Well, worst case scenario i can just write a program to convert vanilla HL maps to the new format. The existing interfaces aren't that complex, and the lack of more powerful entities means you'll usually have a 1:1 mapping of features. For example, making all monsters hostile by default would require the keyvalue "Is Player Ally" to be set to true. For scientists, Barneys and Op4 grunts that's easy enough to do.

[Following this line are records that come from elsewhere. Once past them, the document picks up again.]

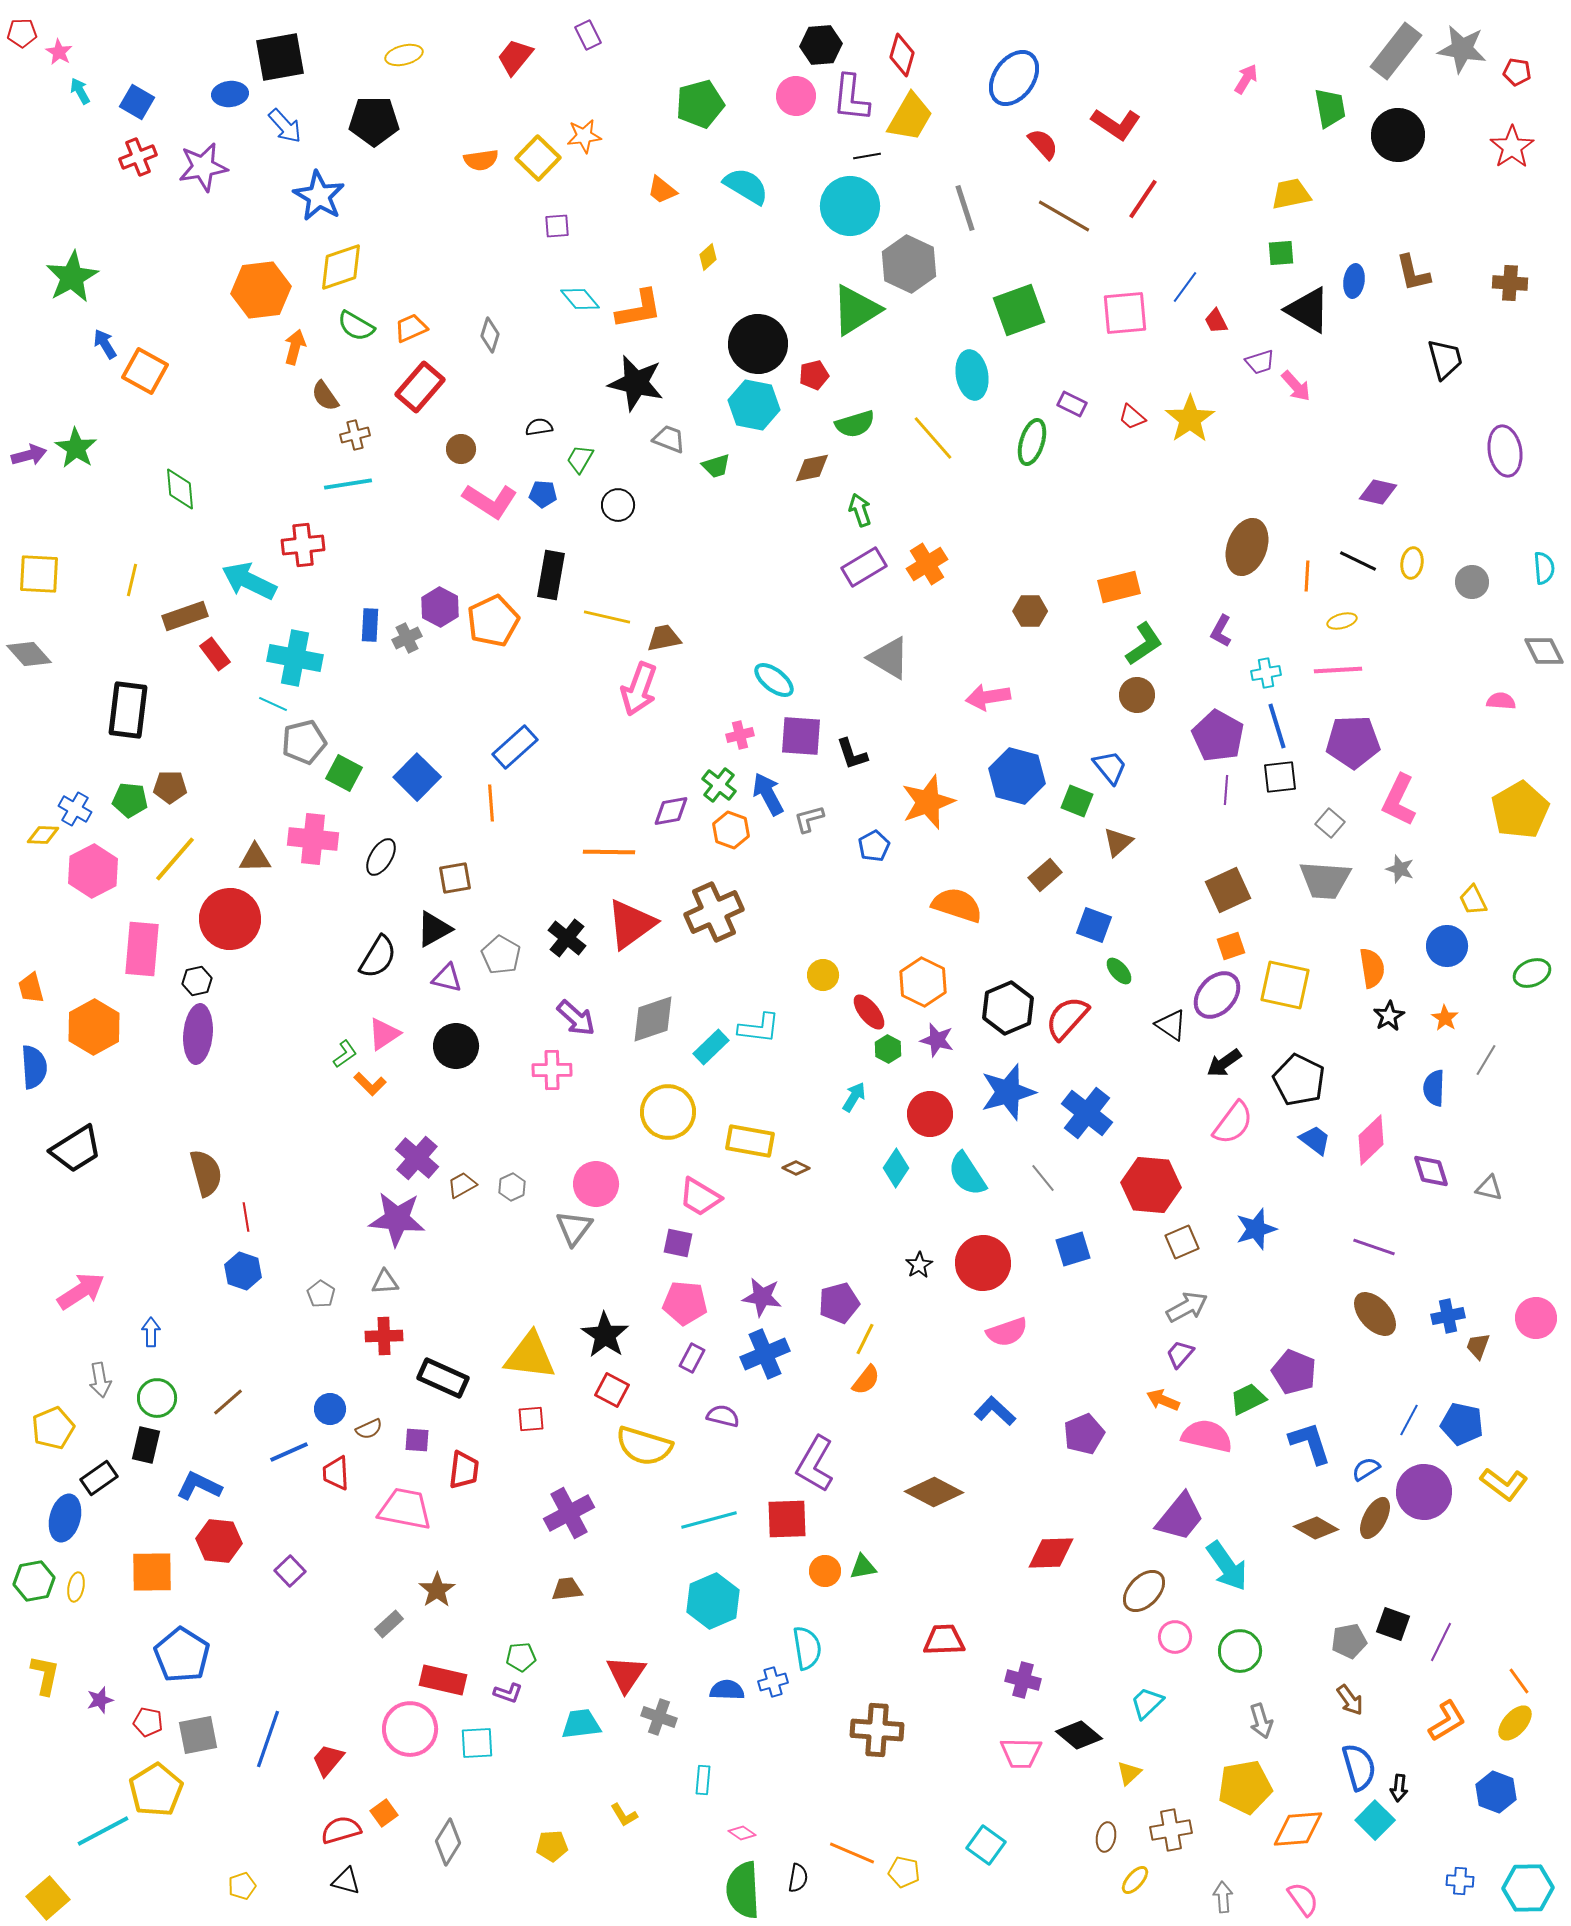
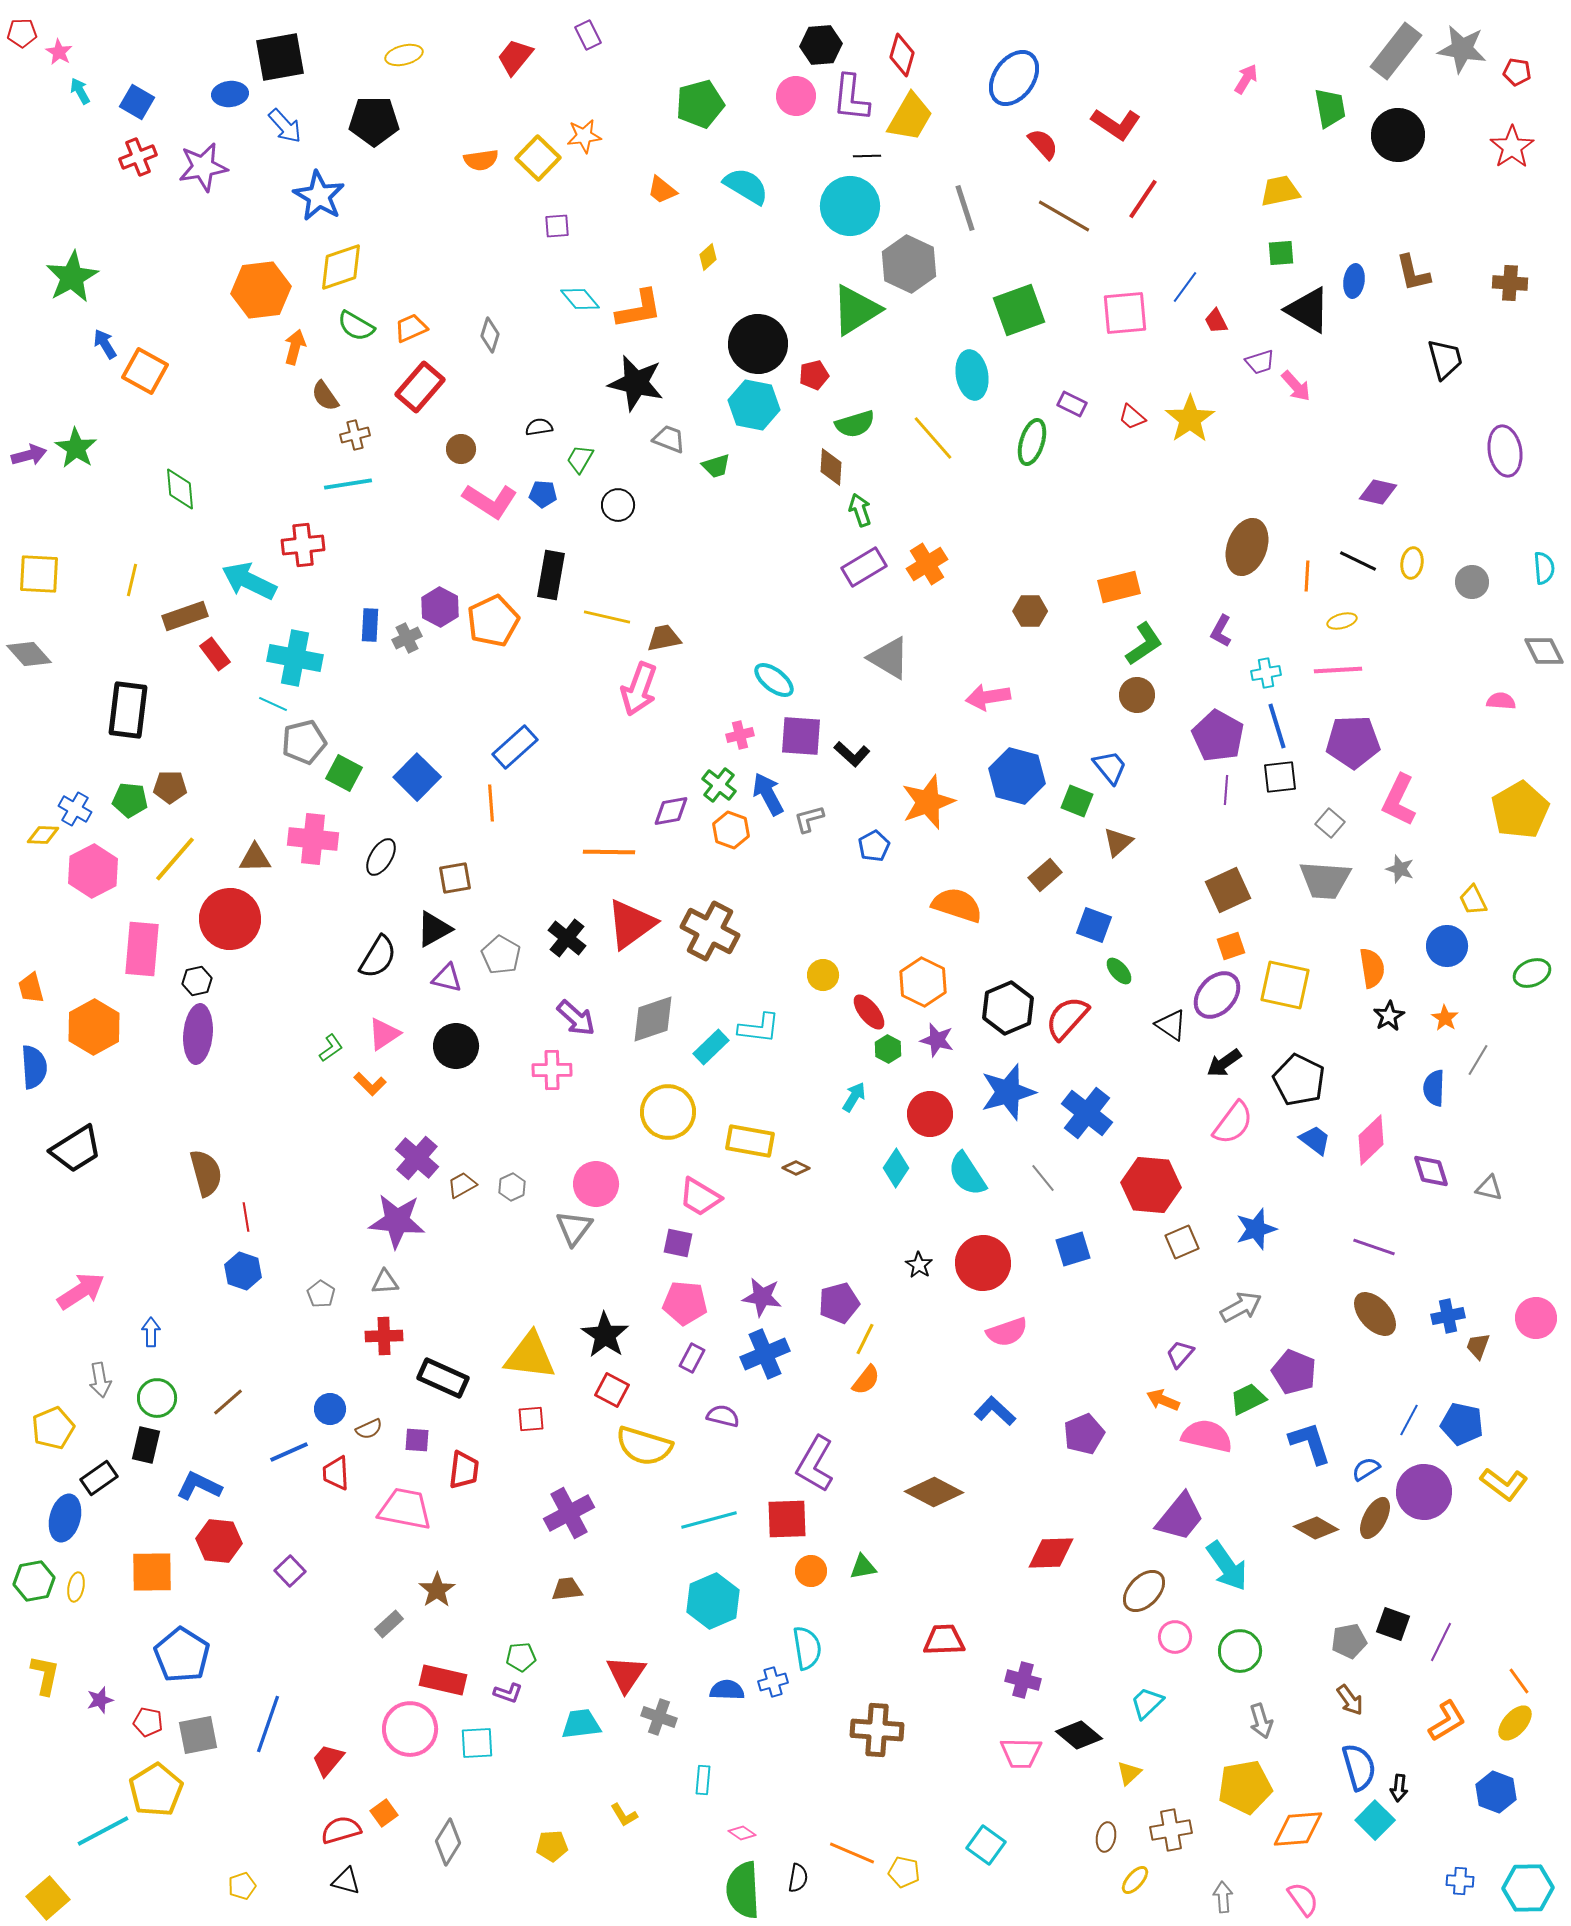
black line at (867, 156): rotated 8 degrees clockwise
yellow trapezoid at (1291, 194): moved 11 px left, 3 px up
brown diamond at (812, 468): moved 19 px right, 1 px up; rotated 75 degrees counterclockwise
black L-shape at (852, 754): rotated 30 degrees counterclockwise
brown cross at (714, 912): moved 4 px left, 19 px down; rotated 38 degrees counterclockwise
green L-shape at (345, 1054): moved 14 px left, 6 px up
gray line at (1486, 1060): moved 8 px left
purple star at (397, 1219): moved 2 px down
black star at (919, 1265): rotated 8 degrees counterclockwise
gray arrow at (1187, 1307): moved 54 px right
orange circle at (825, 1571): moved 14 px left
blue line at (268, 1739): moved 15 px up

I'd use component based design for reusable code. As the principle goes, prefer composition over inheritance. Schedules and tasks could be components as well. You'd have an interface like this:
class CSchedule
{
public:
CSchedule( const char* const pszName )
: m_pszName( pszName ) //Could be ALLOC_STRING'd here if dynamic creation is needed (e.g. Angelscript)
{
}
const char* GetName() const { return m_pszName; }
virtual int InterruptMask( CBaseMonster& monster ) const = 0;
virtual int GetSoundMask( CBaseMonster& monster ) const = 0;
virtual size_t GetNumTasks() const = 0;
virtual void StartTask( CBaseMonster& monster ) = 0;
virtual void RunTask( CBaseMonster& monster ) = 0;
private:
const char* m_pszName;
};
Obviously just a quick concept, but it would allow a given schedule to be defined entirely in 1 place. Monster specific schedules can cast their monster type to a specific one, providing identical power to the current version.

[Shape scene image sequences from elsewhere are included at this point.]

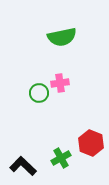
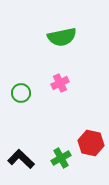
pink cross: rotated 18 degrees counterclockwise
green circle: moved 18 px left
red hexagon: rotated 10 degrees counterclockwise
black L-shape: moved 2 px left, 7 px up
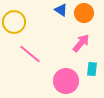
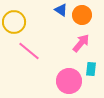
orange circle: moved 2 px left, 2 px down
pink line: moved 1 px left, 3 px up
cyan rectangle: moved 1 px left
pink circle: moved 3 px right
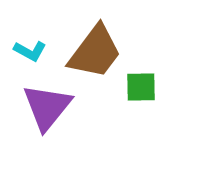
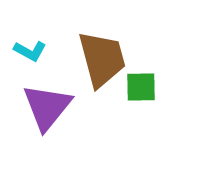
brown trapezoid: moved 7 px right, 7 px down; rotated 52 degrees counterclockwise
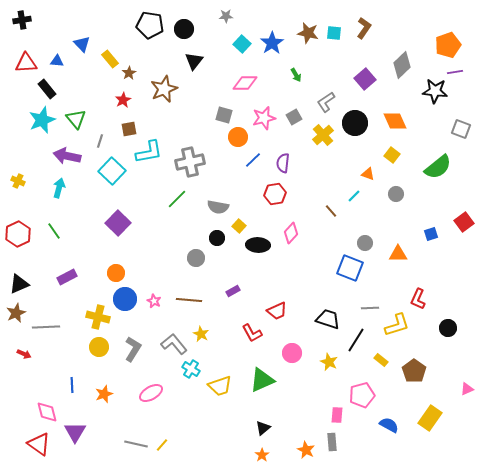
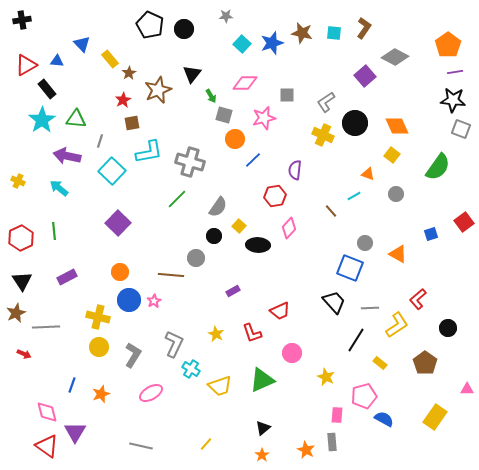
black pentagon at (150, 25): rotated 16 degrees clockwise
brown star at (308, 33): moved 6 px left
blue star at (272, 43): rotated 15 degrees clockwise
orange pentagon at (448, 45): rotated 15 degrees counterclockwise
black triangle at (194, 61): moved 2 px left, 13 px down
red triangle at (26, 63): moved 2 px down; rotated 25 degrees counterclockwise
gray diamond at (402, 65): moved 7 px left, 8 px up; rotated 72 degrees clockwise
green arrow at (296, 75): moved 85 px left, 21 px down
purple square at (365, 79): moved 3 px up
brown star at (164, 89): moved 6 px left, 1 px down
black star at (435, 91): moved 18 px right, 9 px down
gray square at (294, 117): moved 7 px left, 22 px up; rotated 28 degrees clockwise
green triangle at (76, 119): rotated 45 degrees counterclockwise
cyan star at (42, 120): rotated 12 degrees counterclockwise
orange diamond at (395, 121): moved 2 px right, 5 px down
brown square at (129, 129): moved 3 px right, 6 px up
yellow cross at (323, 135): rotated 25 degrees counterclockwise
orange circle at (238, 137): moved 3 px left, 2 px down
gray cross at (190, 162): rotated 28 degrees clockwise
purple semicircle at (283, 163): moved 12 px right, 7 px down
green semicircle at (438, 167): rotated 16 degrees counterclockwise
cyan arrow at (59, 188): rotated 66 degrees counterclockwise
red hexagon at (275, 194): moved 2 px down
cyan line at (354, 196): rotated 16 degrees clockwise
gray semicircle at (218, 207): rotated 65 degrees counterclockwise
green line at (54, 231): rotated 30 degrees clockwise
pink diamond at (291, 233): moved 2 px left, 5 px up
red hexagon at (18, 234): moved 3 px right, 4 px down
black circle at (217, 238): moved 3 px left, 2 px up
orange triangle at (398, 254): rotated 30 degrees clockwise
orange circle at (116, 273): moved 4 px right, 1 px up
black triangle at (19, 284): moved 3 px right, 3 px up; rotated 40 degrees counterclockwise
blue circle at (125, 299): moved 4 px right, 1 px down
red L-shape at (418, 299): rotated 25 degrees clockwise
brown line at (189, 300): moved 18 px left, 25 px up
pink star at (154, 301): rotated 16 degrees clockwise
red trapezoid at (277, 311): moved 3 px right
black trapezoid at (328, 319): moved 6 px right, 17 px up; rotated 30 degrees clockwise
yellow L-shape at (397, 325): rotated 16 degrees counterclockwise
red L-shape at (252, 333): rotated 10 degrees clockwise
yellow star at (201, 334): moved 15 px right
gray L-shape at (174, 344): rotated 64 degrees clockwise
gray L-shape at (133, 349): moved 6 px down
yellow rectangle at (381, 360): moved 1 px left, 3 px down
yellow star at (329, 362): moved 3 px left, 15 px down
brown pentagon at (414, 371): moved 11 px right, 8 px up
blue line at (72, 385): rotated 21 degrees clockwise
pink triangle at (467, 389): rotated 24 degrees clockwise
orange star at (104, 394): moved 3 px left
pink pentagon at (362, 395): moved 2 px right, 1 px down
yellow rectangle at (430, 418): moved 5 px right, 1 px up
blue semicircle at (389, 425): moved 5 px left, 6 px up
red triangle at (39, 444): moved 8 px right, 2 px down
gray line at (136, 444): moved 5 px right, 2 px down
yellow line at (162, 445): moved 44 px right, 1 px up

By providing the monster for the interrupt and sound masks, the results can be decided based on current conditions. That's potentially very powerful (e.g. stealth mechanics where the monster can't see the player -> don't interrupt).
You'd then only have to put these schedules into an array or hash map to use them. Name lookups or special schedule ID assignments could mimic current GetScheduleOfType behavior. It would also reduce the size of the monster classes themselves, and if specific properties are made components as well (e.g. Alien Slave beams), you could make entire attack modes into components as well. You'd almost have Lego block like monster building potential.

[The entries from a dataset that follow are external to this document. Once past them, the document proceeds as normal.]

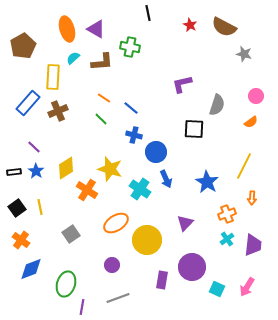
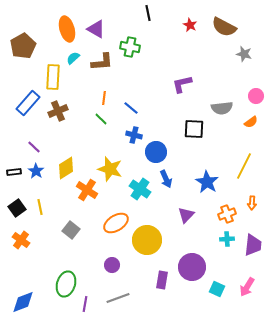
orange line at (104, 98): rotated 64 degrees clockwise
gray semicircle at (217, 105): moved 5 px right, 3 px down; rotated 65 degrees clockwise
orange arrow at (252, 198): moved 5 px down
purple triangle at (185, 223): moved 1 px right, 8 px up
gray square at (71, 234): moved 4 px up; rotated 18 degrees counterclockwise
cyan cross at (227, 239): rotated 32 degrees clockwise
blue diamond at (31, 269): moved 8 px left, 33 px down
purple line at (82, 307): moved 3 px right, 3 px up
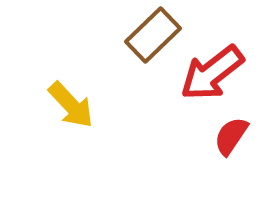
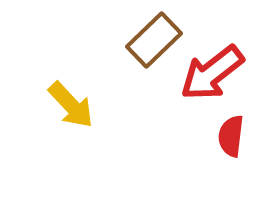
brown rectangle: moved 1 px right, 5 px down
red semicircle: rotated 27 degrees counterclockwise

The only issue i see with this is memory usage. The engine doesn't like to share access to its memory allocator so you're stuck with the default heap. That's a few dozen megabytes you can't make use of. Add to that the 34 or so megabytes that are wasted for both the client and server secure library code (which is obsolete), assuming it's compiled into the libraries, and you've easily lost ~100 MB worth of space you could be using for this. Then again, considering some modern game engines use component based design, it might be just fine.